* _RECORDS SHOWN_:
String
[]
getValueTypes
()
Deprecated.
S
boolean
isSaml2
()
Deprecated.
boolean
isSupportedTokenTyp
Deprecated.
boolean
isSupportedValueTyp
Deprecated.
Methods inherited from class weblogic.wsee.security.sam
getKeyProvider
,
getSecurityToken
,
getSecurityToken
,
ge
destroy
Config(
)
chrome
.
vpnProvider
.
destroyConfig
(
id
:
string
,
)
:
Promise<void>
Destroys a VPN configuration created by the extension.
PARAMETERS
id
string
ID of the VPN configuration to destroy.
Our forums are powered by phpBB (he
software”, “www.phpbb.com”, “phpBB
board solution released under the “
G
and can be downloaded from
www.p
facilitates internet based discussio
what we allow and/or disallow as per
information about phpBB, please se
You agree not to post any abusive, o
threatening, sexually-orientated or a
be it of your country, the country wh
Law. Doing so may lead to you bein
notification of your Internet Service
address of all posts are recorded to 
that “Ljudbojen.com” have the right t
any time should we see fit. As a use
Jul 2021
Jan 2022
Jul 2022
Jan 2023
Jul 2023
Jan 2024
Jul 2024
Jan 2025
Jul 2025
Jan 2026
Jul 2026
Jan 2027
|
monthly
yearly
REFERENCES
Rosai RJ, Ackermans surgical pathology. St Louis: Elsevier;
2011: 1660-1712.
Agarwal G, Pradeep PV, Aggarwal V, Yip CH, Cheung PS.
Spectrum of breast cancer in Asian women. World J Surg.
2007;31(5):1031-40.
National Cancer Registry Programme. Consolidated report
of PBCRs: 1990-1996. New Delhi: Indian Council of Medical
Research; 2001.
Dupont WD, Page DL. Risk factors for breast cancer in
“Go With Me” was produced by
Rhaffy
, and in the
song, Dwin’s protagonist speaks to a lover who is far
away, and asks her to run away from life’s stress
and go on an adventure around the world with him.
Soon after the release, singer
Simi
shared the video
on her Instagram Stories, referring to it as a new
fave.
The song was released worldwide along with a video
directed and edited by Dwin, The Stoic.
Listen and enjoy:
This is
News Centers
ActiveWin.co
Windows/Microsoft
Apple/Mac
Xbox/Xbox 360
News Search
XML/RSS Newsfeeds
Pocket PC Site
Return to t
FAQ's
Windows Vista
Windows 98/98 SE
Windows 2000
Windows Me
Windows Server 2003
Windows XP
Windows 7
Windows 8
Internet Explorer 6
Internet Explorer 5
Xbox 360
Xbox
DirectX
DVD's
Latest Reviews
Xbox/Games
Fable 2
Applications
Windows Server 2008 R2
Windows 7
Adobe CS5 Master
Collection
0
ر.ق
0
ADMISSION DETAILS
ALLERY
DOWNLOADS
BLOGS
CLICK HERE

* _ASSIGNMENT_:
Reproduce the data exactly, omitting nothing.

* _EXERCISE ANSWER_:
String
[]
getValueTypes
()
Deprecated.
S
boolean
isSaml2
()
Deprecated.
boolean
isSupportedTokenTyp
Deprecated.
boolean
isSupportedValueTyp
Deprecated.
Methods inherited from class weblogic.wsee.security.sam
getKeyProvider
,
getSecurityToken
,
getSecurityToken
,
ge
destroy
Config(
)
chrome
.
vpnProvider
.
destroyConfig
(
id
:
string
,
)
:
Promise<void>
Destroys a VPN configuration created by the extension.
PARAMETERS
id
string
ID of the VPN configuration to destroy.
Our forums are powered by phpBB (he
software”, “www.phpbb.com”, “phpBB
board solution released under the “
G
and can be downloaded from
www.p
facilitates internet based discussio
what we allow and/or disallow as per
information about phpBB, please se
You agree not to post any abusive, o
threatening, sexually-orientated or a
be it of your country, the country wh
Law. Doing so may lead to you bein
notification of your Internet Service
address of all posts are recorded to 
that “Ljudbojen.com” have the right t
any time should we see fit. As a use
Jul 2021
Jan 2022
Jul 2022
Jan 2023
Jul 2023
Jan 2024
Jul 2024
Jan 2025
Jul 2025
Jan 2026
Jul 2026
Jan 2027
|
monthly
yearly
REFERENCES
Rosai RJ, Ackermans surgical pathology. St Louis: Elsevier;
2011: 1660-1712.
Agarwal G, Pradeep PV, Aggarwal V, Yip CH, Cheung PS.
Spectrum of breast cancer in Asian women. World J Surg.
2007;31(5):1031-40.
National Cancer Registry Programme. Consolidated report
of PBCRs: 1990-1996. New Delhi: Indian Council of Medical
Research; 2001.
Dupont WD, Page DL. Risk factors for breast cancer in
“Go With Me” was produced by
Rhaffy
, and in the
song, Dwin’s protagonist speaks to a lover who is far
away, and asks her to run away from life’s stress
and go on an adventure around the world with him.
Soon after the release, singer
Simi
shared the video
on her Instagram Stories, referring to it as a new
fave.
The song was released worldwide along with a video
directed and edited by Dwin, The Stoic.
Listen and enjoy:
This is
News Centers
ActiveWin.co
Windows/Microsoft
Apple/Mac
Xbox/Xbox 360
News Search
XML/RSS Newsfeeds
Pocket PC Site
Return to t
FAQ's
Windows Vista
Windows 98/98 SE
Windows 2000
Windows Me
Windows Server 2003
Windows XP
Windows 7
Windows 8
Internet Explorer 6
Internet Explorer 5
Xbox 360
Xbox
DirectX
DVD's
Latest Reviews
Xbox/Games
Fable 2
Applications
Windows Server 2008 R2
Windows 7
Adobe CS5 Master
Collection
0
ر.ق
0
ADMISSION DETAILS
ALLERY
DOWNLOADS
BLOGS
CLICK HERE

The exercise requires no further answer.